What Would Buddha Do

When Comparing Lives on Social Media?

You opened the app for a moment of distraction. You closed it feeling smaller. Their vacation, their relationship, their success, their body. Suddenly your own life looks dim by comparison — even though, just moments ago, it was fine.

The Mindful Approach

Comparison is the thief of joy, but social media is its accomplice. You are not just comparing yourself to others — you are comparing yourself to a curated, filtered, sliced version of others. It is a fight you cannot win, because the opponent is fictional.

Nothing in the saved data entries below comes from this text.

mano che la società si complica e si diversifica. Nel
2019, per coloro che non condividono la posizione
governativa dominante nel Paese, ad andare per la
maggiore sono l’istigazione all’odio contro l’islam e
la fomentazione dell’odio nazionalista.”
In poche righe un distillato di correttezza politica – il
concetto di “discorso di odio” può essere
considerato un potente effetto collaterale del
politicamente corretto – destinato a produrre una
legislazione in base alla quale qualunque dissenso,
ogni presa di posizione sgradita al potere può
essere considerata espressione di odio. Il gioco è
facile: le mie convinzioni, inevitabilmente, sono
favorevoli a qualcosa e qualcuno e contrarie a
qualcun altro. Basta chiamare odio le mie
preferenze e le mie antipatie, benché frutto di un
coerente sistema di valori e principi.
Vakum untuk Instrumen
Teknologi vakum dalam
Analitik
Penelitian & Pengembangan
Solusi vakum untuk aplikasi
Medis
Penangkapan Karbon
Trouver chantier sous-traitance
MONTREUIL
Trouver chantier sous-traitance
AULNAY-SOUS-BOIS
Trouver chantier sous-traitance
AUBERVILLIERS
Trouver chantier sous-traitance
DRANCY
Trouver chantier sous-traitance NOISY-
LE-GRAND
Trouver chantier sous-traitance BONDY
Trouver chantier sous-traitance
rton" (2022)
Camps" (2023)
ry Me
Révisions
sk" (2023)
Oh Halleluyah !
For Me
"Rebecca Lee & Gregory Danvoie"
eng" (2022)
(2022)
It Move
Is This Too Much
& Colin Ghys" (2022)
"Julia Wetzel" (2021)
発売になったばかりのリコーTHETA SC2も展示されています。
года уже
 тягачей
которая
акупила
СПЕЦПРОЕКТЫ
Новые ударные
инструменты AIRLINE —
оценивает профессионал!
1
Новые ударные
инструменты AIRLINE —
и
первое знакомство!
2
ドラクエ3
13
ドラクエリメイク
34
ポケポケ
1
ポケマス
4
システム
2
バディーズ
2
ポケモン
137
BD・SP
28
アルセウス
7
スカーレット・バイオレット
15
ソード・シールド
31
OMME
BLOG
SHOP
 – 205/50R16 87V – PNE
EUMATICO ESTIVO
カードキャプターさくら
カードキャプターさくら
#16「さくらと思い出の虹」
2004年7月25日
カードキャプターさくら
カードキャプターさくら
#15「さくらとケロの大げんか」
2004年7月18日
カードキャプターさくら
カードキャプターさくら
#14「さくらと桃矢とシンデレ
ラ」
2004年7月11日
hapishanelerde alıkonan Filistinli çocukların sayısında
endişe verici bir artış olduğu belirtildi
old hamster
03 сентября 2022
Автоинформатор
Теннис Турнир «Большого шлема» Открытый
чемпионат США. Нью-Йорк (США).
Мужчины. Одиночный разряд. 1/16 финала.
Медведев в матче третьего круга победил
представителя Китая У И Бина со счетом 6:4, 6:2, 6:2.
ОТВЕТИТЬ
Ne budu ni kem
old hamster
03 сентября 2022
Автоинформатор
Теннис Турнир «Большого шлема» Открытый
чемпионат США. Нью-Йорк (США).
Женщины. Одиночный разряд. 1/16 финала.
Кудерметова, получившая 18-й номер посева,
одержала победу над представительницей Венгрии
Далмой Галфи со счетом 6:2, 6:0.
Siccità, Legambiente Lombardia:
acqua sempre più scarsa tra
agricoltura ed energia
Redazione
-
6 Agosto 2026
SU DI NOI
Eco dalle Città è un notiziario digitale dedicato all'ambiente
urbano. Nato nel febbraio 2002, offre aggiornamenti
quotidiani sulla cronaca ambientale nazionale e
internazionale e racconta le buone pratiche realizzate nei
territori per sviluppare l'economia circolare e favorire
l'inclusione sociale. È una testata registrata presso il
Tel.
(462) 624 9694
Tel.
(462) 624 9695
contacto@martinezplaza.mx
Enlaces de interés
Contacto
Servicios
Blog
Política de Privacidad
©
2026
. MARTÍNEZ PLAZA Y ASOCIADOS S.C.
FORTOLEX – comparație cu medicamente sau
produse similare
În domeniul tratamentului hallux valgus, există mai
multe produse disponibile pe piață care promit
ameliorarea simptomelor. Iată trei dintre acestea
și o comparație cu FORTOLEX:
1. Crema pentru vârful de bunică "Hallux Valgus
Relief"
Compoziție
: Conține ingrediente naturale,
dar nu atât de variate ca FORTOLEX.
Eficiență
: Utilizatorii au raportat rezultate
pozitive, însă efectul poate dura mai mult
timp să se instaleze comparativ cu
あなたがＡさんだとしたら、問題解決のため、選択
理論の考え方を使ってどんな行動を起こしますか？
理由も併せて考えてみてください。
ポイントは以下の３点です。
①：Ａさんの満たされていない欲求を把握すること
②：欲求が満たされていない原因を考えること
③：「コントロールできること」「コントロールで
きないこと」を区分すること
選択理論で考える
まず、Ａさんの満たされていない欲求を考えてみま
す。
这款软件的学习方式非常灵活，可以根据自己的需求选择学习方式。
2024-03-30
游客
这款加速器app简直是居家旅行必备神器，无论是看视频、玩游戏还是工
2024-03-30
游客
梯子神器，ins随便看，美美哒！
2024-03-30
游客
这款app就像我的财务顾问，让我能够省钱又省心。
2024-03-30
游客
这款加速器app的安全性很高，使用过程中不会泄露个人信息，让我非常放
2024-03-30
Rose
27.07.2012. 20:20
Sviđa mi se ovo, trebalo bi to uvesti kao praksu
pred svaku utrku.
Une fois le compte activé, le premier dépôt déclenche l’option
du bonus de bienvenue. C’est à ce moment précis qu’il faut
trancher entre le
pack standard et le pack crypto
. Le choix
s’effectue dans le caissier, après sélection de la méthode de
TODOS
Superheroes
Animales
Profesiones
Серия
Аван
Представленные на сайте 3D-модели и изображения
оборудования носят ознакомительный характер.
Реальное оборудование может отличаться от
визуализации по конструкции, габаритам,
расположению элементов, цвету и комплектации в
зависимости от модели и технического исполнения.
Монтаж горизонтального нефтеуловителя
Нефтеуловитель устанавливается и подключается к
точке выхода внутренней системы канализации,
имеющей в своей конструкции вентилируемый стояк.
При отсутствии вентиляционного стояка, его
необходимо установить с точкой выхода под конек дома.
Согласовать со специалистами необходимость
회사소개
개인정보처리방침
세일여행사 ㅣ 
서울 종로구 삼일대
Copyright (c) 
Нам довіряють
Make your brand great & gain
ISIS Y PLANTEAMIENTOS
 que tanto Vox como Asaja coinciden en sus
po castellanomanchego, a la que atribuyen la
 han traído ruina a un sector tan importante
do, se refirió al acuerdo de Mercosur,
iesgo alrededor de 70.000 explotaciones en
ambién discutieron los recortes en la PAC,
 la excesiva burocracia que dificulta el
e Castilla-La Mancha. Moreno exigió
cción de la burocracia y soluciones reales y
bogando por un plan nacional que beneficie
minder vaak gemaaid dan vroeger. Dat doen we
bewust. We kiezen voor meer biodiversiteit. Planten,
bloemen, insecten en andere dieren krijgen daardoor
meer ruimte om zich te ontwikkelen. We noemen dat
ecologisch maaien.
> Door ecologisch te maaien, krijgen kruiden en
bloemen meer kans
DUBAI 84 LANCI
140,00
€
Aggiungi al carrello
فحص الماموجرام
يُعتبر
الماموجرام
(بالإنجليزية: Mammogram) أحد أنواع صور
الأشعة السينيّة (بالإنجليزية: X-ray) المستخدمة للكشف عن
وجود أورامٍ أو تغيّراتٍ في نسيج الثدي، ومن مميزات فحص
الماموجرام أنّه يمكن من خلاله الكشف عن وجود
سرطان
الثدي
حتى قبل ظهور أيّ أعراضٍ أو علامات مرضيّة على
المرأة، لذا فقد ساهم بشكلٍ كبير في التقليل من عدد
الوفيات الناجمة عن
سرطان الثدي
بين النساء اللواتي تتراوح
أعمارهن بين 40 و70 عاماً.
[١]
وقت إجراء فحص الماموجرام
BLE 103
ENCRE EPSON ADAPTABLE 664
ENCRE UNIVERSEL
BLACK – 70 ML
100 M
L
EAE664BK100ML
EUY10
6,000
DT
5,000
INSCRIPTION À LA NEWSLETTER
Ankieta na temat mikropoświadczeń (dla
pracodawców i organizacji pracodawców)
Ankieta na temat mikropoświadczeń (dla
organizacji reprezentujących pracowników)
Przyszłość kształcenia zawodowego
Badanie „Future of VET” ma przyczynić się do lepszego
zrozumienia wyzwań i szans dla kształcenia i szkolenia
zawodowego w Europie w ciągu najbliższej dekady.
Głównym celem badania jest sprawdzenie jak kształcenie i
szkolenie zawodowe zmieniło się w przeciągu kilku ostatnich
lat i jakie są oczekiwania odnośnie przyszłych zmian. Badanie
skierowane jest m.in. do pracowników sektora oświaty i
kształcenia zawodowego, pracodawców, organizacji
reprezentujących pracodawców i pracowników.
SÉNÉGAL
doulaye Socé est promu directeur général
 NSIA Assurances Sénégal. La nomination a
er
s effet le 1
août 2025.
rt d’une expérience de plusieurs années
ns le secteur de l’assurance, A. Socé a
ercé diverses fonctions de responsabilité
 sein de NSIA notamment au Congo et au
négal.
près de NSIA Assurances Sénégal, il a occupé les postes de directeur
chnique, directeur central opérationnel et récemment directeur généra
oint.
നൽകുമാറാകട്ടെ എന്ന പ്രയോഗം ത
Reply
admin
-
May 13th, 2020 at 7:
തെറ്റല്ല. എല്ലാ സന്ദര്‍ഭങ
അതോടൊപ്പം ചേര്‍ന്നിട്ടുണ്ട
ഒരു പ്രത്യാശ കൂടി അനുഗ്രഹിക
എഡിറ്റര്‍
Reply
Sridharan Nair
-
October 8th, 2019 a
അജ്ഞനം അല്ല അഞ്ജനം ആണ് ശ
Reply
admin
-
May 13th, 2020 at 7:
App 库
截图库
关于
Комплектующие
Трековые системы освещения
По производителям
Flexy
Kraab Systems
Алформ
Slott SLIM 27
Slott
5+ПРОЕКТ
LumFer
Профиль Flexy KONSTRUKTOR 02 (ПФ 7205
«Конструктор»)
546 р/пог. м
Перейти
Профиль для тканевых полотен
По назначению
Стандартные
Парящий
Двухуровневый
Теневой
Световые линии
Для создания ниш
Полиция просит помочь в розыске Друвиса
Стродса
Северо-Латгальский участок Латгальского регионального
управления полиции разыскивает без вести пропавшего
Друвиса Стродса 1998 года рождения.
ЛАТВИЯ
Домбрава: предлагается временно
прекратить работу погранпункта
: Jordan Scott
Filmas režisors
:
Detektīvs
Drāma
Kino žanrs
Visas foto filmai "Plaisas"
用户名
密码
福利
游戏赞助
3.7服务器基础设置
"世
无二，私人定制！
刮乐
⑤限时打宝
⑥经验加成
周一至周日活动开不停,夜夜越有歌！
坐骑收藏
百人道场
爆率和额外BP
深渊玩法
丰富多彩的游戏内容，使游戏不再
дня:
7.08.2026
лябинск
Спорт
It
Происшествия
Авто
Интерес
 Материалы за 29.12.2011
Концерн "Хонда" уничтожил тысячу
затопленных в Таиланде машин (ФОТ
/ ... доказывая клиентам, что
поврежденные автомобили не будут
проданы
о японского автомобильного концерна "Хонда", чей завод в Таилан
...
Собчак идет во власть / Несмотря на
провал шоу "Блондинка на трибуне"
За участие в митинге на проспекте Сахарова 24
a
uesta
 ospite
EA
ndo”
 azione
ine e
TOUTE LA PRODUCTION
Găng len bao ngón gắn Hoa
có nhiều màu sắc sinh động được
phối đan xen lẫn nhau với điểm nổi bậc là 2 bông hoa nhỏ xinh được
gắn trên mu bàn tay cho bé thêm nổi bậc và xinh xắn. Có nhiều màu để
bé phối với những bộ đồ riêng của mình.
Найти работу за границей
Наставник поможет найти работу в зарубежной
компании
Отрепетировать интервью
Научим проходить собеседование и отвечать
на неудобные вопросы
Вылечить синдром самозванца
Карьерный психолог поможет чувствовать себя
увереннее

  • Remember what is missing from the frame. Behind every perfect post is a real person with real struggles you cannot see. The post is one frame; the life is the whole film. You are comparing your inside to their outside.
  • Notice how scrolling actually feels. Pay attention to your body before, during, and after. If a habit consistently leaves you depleted, it is not entertainment — it is harm dressed up as leisure.
  • Curate ruthlessly. Unfollow what diminishes you. Follow what nourishes you. Your feed is not democratic — it is a garden, and you are the gardener. Pull the weeds.

A Practice for Today

Set a timer the next time you open a comparison-triggering app. Five minutes, no more. When it ends, close it and look around your actual room — the cup on the table, the light through the window, the small, real life you are actually in. Return to it. It is the only one that’s yours.